Using JHU’s Coursera Data Science Machine Learning Course techniques:
Ensembling (combining) models can increase accuracy for predictions at the cost of reducing interpretability.
Using the Wage data (from the ISLR) package and removing the logWages variable, I’ll make several predictions, combine models, and estimate out of sample error.
library(ISLR)
library(ggplot2)
library(caret)
## Loading required package: lattice
data(Wage)
#Data splitting
Wg <- subset(Wage, select = -c(logwage,sex,region)) #remove logwage and some damaging cols
set.seed(4)
nonvalidation <- createDataPartition(y = Wg$wage, p = .7, list = FALSE)
validationwage <- Wg[-nonvalidation,] # 30% of original data
WgTrainTest <- Wg[nonvalidation,] # other 70% of data
trainrows <- createDataPartition(WgTrainTest$wage, p = .7, list = FALSE)
trainwage <- WgTrainTest[trainrows,] # 49% of original data
testwage <- WgTrainTest[-trainrows,] # 21% of original data
rm(nonvalidation,WgTrainTest,trainrows,Wg,Wage) #declutter Environment
#Model 1 a simple GLM model #due to rank deficiency sex and region were also removed
mdl1 <- train(wage ~ ., method="glm", data = trainwage)
#Model 2 is a random forest model with cross validation
mdl2 <- train(wage ~., method = "rf", data = trainwage,
trControl = trainControl(method = "cv", number = 3))
## Loading required package: randomForest
## randomForest 4.6-12
## Type rfNews() to see new features/changes/bug fixes.
##
## Attaching package: 'randomForest'
## The following object is masked from 'package:ggplot2':
##
## margin
#repeatedcv was computationally taxing for my laptop
With these two models we can plot how their predictions are similar and different in the testing data.
predglm <- predict(mdl1, newdata = testwage) #beware, predict can give wrong output length
predrf <- predict(mdl2, newdata = testwage) #ensure you use "newdata" argument
g <- ggplot(aes(x = predglm, y = predrf,color = wage), data = testwage)
gg <- g + geom_point() + labs(title = "Prediction Comparison", x = "General Linear Model",
y = "Random Forest")
ggg <- gg + geom_abline(slope = 1) + xlim(50,175)+ ylim(50,175)
ggg
There seems to be a strong difference in the models, past 100, GLM consistently predicts higher values than random forest. Both models understated very high wages (the lightest blues).
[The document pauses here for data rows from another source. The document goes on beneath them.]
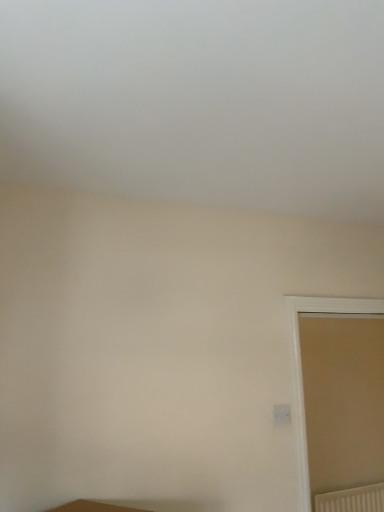 Question: Is beige matte door at right not inside white textured radiator at lower right?

Choices:
 (A) no
 (B) yes

Answer: (B)

Question: From the image's perspective, would you say beige matte door at right is shown under white textured radiator at lower right?

Choices:
 (A) yes
 (B) no

Answer: (B)

Question: From the image's perspective, is beige matte door at right located above white textured radiator at lower right?

Choices:
 (A) yes
 (B) no

Answer: (A)

Question: From a real-world perspective, does beige matte door at right sit lower than white textured radiator at lower right?

Choices:
 (A) no
 (B) yes

Answer: (A)

Question: Is beige matte door at right positioned with its back to white textured radiator at lower right?

Choices:
 (A) no
 (B) yes

Answer: (A)

Question: Is the depth of beige matte door at right less than that of white textured radiator at lower right?

Choices:
 (A) no
 (B) yes

Answer: (B)

Question: Does white textured radiator at lower right have a smaller size compared to beige matte door at right?

Choices:
 (A) yes
 (B) no

Answer: (A)

Question: Can you confirm if white textured radiator at lower right is thinner than beige matte door at right?

Choices:
 (A) no
 (B) yes

Answer: (B)

Question: Is white textured radiator at lower right turned away from beige matte door at right?

Choices:
 (A) no
 (B) yes

Answer: (A)

Question: Considering the relative positions of white textured radiator at lower right and beige matte door at right in the image provided, is white textured radiator at lower right behind beige matte door at right?

Choices:
 (A) yes
 (B) no

Answer: (A)

Question: From a real-world perspective, is white textured radiator at lower right on top of beige matte door at right?

Choices:
 (A) yes
 (B) no

Answer: (B)

Question: From the image's perspective, is white textured radiator at lower right under beige matte door at right?

Choices:
 (A) yes
 (B) no

Answer: (A)

Question: In the image, is beige matte door at right on the left side or the right side of white textured radiator at lower right?

Choices:
 (A) right
 (B) left

Answer: (B)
Creating a new data frame from the previous predictions and training it on itself to create an ensembled model.
dfrmpredict <- data.frame(predglm,predrf,wage = testwage$wage)
combinedfit <- train(wage~., method = "gam", data = dfrmpredict) #generalized additive model
## Loading required package: mgcv
## Loading required package: nlme
## This is mgcv 1.8-17. For overview type 'help("mgcv-package")'.
#note here, wage is predicted on the OTHER TWO MODELS instead of the original features
combinedpredictions <- predict(combinedfit, newdata = dfrmpredict)
So let’s compare the models testing error.
errtest <- function(md, tst = testwage$wage){
sse <- sum((md -tst)^2)
errtest <- sqrt(sse)
return(errtest)
}
modelist <- list(predglm,predrf,combinedpredictions)
errortbl <- as.data.frame(lapply(modelist, errtest))
colnames(errortbl) <- c("GLM","RF","Combined")
errortbl
## GLM RF Combined
## 1 784.7474 800.7634 772.0725
While the GLM model performed better than the Random Forest model, a combined GAM model showed a noticeable improvement over both.
# models on validation set (30% of original data)
predValglm <- predict(mdl1, newdata = validationwage) #use glm on validation wages
predValrf <- predict(mdl2, newdata = validationwage) #use rf on validation wages
dfrmVal <- data.frame(predglm = predValglm, predrf = predValrf)
#create a data frame of validation predictions
#NOTE: names are replaced for predict() to use combinedfit model
#if you do not match the names in dfrmVal to the names used to make combinedfit
#then predict() will stop and return a warning about the number of rows
combinedValpredict <- predict(combinedfit,dfrmVal) #use the combined model
modelValist <- list(predValglm,predValrf,combinedValpredict)
errVal <- function(md, tst = validationwage$wage){
sse <- sum((md -tst)^2)
errVal <- sqrt(sse)
return(errVal)
}
errorValtbl <- as.data.frame(lapply(modelValist, errVal))
colnames(errorValtbl) <- c("GLM","RF","Combined")
errorValtbl
## GLM RF Combined
## 1 1003.497 1017.333 1003.958
Shockingly, the combined model performed marginally worse than the GLM model by itself for the validation set.
Anyway, this is how you make and use ensembled models.